How many products and services do we use for free (legally) that cost others a significant amount to develop? Look at your phone. Free apps probably far outnumber paid apps. How much do you pay for your personal email service? How many websites do you pay to access? What was your long distance phone bill last month?
Compare this to 25 or 50 years ago. Not much was free except a neighbor doing a good deed. I’m not aware of free software that long ago. Over the holidays my extended family brought up memories of long distance phone bills in the hundreds of dollars per month.
What has changed?
The difference is marginal cost. Technology has driven the marginal cost of many products to zero or near zero. The marginal cost is the cost of providing one additional unit (not taking into account fixed costs).
Software as a Service (SaaS), or software delivered over the Internet, is a perfect example of a near-zero marginal cost product. Good software can take many millions of dollars to develop and support (fixed cost), but the cost of providing that software to one additional person is almost zero.
Declining marginal costs have significantly impacted our society. Overall, I believe the impact has been positive, but it has upended entire industries.
Consider the music industry. The zero marginal cost nature of digital music decimated artists and music labels who profited from selling CD’s. In the days of Napster, many argued that free music didn't hurt anyone because downloading a song didn’t cost the artist any extra. The industry has adapted, but it is forever changed.

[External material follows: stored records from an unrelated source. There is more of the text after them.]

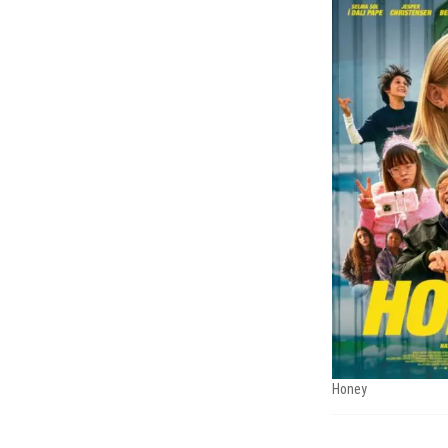
Honey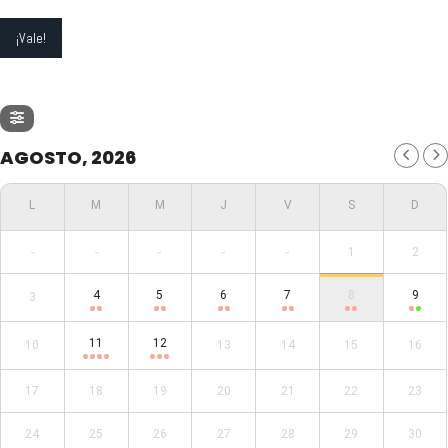
AGOSTO, 2026
-
-
-
-
-
1
2
4
5
6
7
8
9
3
11
12
10
13
14
15
16
17
18
19
20
21
22
23
24
25
26
27
28
29
30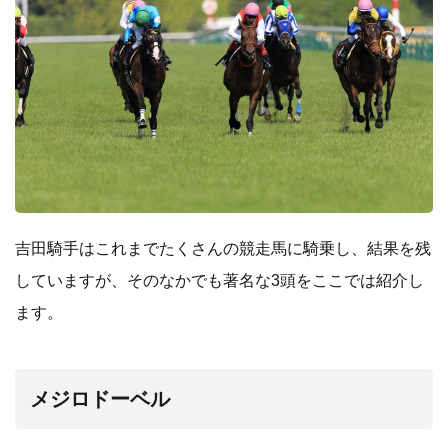
吉田騎手はこれまでたくさんの競走馬に騎乗し、結果を残
していますが、そのなかでも著名な3頭をここでは紹介し
ます。
メジロドーベル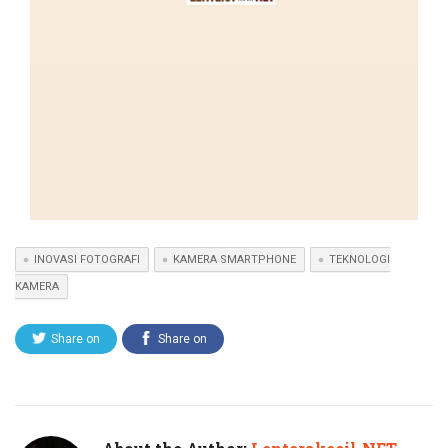
INOVASI FOTOGRAFI
KAMERA SMARTPHONE
TEKNOLOGI
KAMERA
Share on
Share on
Twitter
Facebook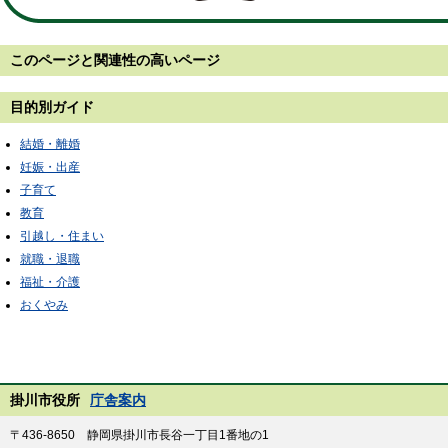
このページと
関連性の高いページ
目的別ガイド
結婚・離婚
妊娠・出産
子育て
教育
引越し・住まい
就職・退職
福祉・介護
おくやみ
掛川市役所
庁舎案内
〒436-8650 静岡県掛川市長谷一丁目1番地の1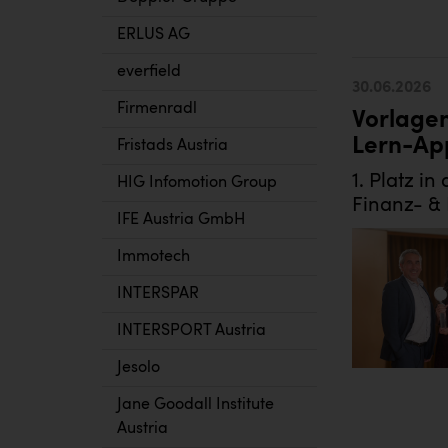
ERLUS AG
everfield
30.06.2026
Firmenradl
Vorlage
Lern-App
Fristads Austria
1. Platz i
HIG Infomotion Group
Finanz- &
IFE Austria GmbH
Immotech
INTERSPAR
INTERSPORT Austria
Jesolo
Jane Goodall Institute
Austria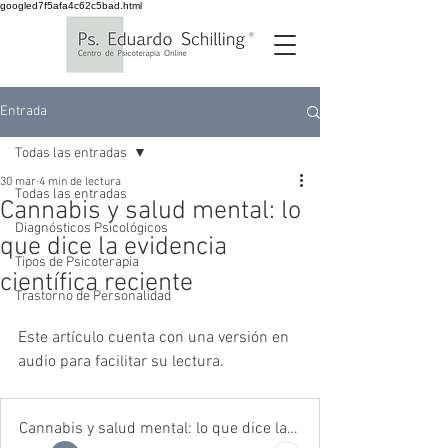
googled7f5afa4c62c5bad.html
Entrada
Todas las entradas
30 mar
4 min de lectura
Todas las entradas
Cannabis y salud mental: lo
Diagnósticos Psicológicos
que dice la evidencia
Tipos de Psicoterapia
científica reciente
Trastorno de Personalidad
Este artículo cuenta con una versión en 
audio para facilitar su lectura.
Cannabis y salud mental: lo que dice la evidencia científica reciente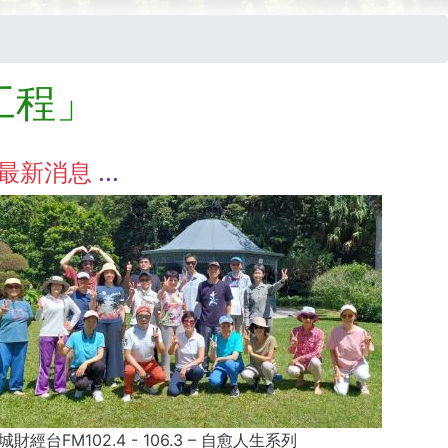
工程」
最新消息
城財經台FM102.4 - 106.3 – 自愈人生系列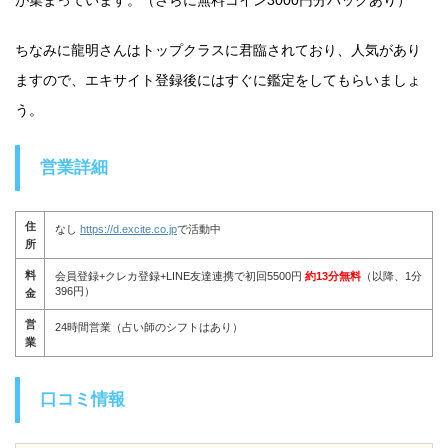
ちなみに龍明さんはトップクラスに君臨されており、人気があり
ますので、エキサイト登録後にはすぐに鑑定をしてもらいましょ
う。
営業詳細
住
なし
https://d.excite.co.jp
で活動中
所
料
会員登録+クレカ登録+LINE友達連携で初回5500円
約13分無料
（以降、1分
396円）
金
営
24時間営業（占い師のシフトはあり）
業
口コミ情報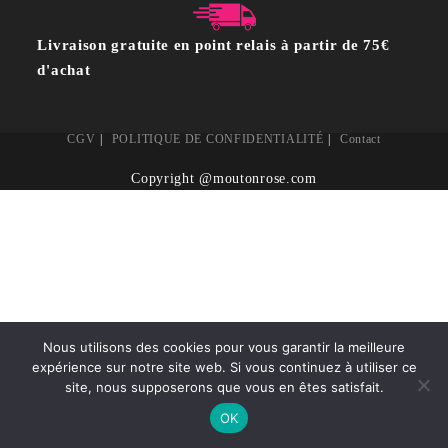
Livraison gratuite en point relais à partir de 75€
d'achat
CGV
POLITIQUE DE CONFIDENTIALITÉ
Contact
Copyright @moutonrose.com
Nous utilisons des cookies pour vous garantir la meilleure
expérience sur notre site web. Si vous continuez à utiliser ce
site, nous supposerons que vous en êtes satisfait.
OK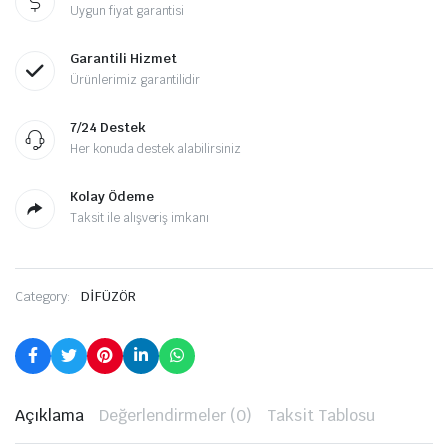
Uygun fiyat garantisi
Garantili Hizmet
Ürünlerimiz garantilidir
7/24 Destek
Her konuda destek alabilirsiniz
Kolay Ödeme
Taksit ile alışveriş imkanı
Category:
DİFÜZÖR
Açıklama
Değerlendirmeler (0)
Taksit Tablosu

None of this is news to you. Even if you didn’t think of the changes in terms of marginal cost, you can see how it affects your life now.
But have you thought about how zero marginal costs might affect your future? Investors need to consider what industries may decline and what opportunities will rise in their wake. Business owners and managers need to consider how this trend will affect the industry they operate in. Students need to consider what career paths will be in highest demand and what will become obsolete.
I have been thinking about this concept since reading the book, The Zero Marginal Cost Society, by Jeremy Rifkin. The author extrapolates the trends toward zero marginal cost to other industries. He argues that almost every aspect of our lives is trending this direction. Over time, almost everything we need will have a near-zero marginal cost.
He even argues that zero marginal costs will eventually relegate capitalism to a small niche. Capitalists won’t be willing to invest in significant fixed costs when the investment can’t be recouped through free or near-free products.
It almost sounds socialist, but the author isn't arguing that government needs to take over and provide the fixed costs for everything we need. Rather, he argues that the abundance made possible by zero marginal costs will lead to collaboration and cooperation between groups of people to provide for the fixed costs.
Consider the following examples of how near-zero marginal costs are changing society:
Open source software projects like Linux and Mozilla have brought together thousands of people, in a remarkable unstructured way, who donate their time and expertise to build great products that millions can enjoy for free.
Online education is being provided inexpensively and free by the same organizations that charge tens of thousands of dollars per semester for the same education in a classroom. I recently took a massive open online course (MOOC) on scaling startups taught by two Stanford business school professors. The class was free for thousands of students. It could be free because the online delivery platform and class curriculum was already developed. Providing the class to one extra student has no cost.
3D printers are barely beginning to show their potential. 3D printers can create body parts, houses, cars, and almost anything you can think of with minimal raw material cost. Why pay up front for a container of trinkets from China and wait weeks for delivery when you can print only what you need right from your office?
Solar energy is basically free after the equipment cost. The high equipment costs make for a long payback period, which has limited adoption. However, the speed of technology improvement and price decrease is rivaling what we have seen with computing power.
The sharing economy provides access to expensive assets for a small marginal cost. In urban areas, services like Uber and Zipcar meet personalized transportation needs for a small cost per ride. Airbnb and VRBO provide convenient access to a wide variety of properties. My family just went in with two other families on renting a house near Disneyland. We have access to a good-sized house with a bed for every person for less than half of what we each would have had to pay for a small hotel room. Access is becoming more important that ownership
I don’t know if the radical societal changes will come to pass as completely and as quickly as the author predicts. However, there is no question that many aspects of society have changed and will continue to change because of declining marginal costs. It would be wise to consider how these changes will affect our investments, our careers, and our daily lives.
Question: In what ways do you think zero marginal costs will affect our future?